嶽銘瑄的身體僵了一下,因為太過輕微沒有讓任何人注意到。
“你既然已經成魔就應該知道,鬼影到底是個什麼概念!”千珍的眼睛裡已經帶上悲憫,“鬼魂一類,在這世上的存在就已經微乎其微,更何況鬼的影子!她已經失去了生存的權利,全都是你的錯!”
嶽銘瑄冷笑:“自我成魔以來,已經殺了不計其數的人,難道讓我每一個都記住嗎!哼,我才那種閒工夫!你們廢話也說完了,可以滾了!好在我今天心情不錯,饒你們一命!”
銀晢撇嘴。

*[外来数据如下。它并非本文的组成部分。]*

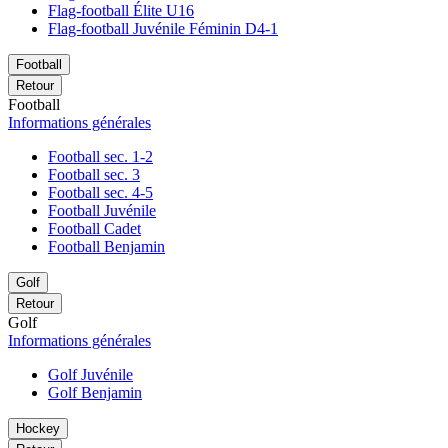
Flag-football Élite U16
Flag-football Juvénile Féminin D4-1
Football
Retour
Football
Informations générales
Football sec. 1-2
Football sec. 3
Football sec. 4-5
Football Juvénile
Football Cadet
Football Benjamin
Golf
Retour
Golf
Informations générales
Golf Juvénile
Golf Benjamin
Hockey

你誰啊,還要你饒我們一命!
嶽銘瑄轉身就要返回山洞,千珍立刻追上去攔住他:“你不能走!”
嶽銘瑄眼神一寒,冷冷道:“你還想怎麼樣!”
“雖然,雖然紀秋思讓我們除掉你,但我看得出來她深愛著你,她更想讓你好好活下去,所以……”千珍咬著脣,下定決心道,“你放棄成魔之路,我可以幫你淨化你體內的魔氣,重新變回人類,也讓紀秋思不再難過。”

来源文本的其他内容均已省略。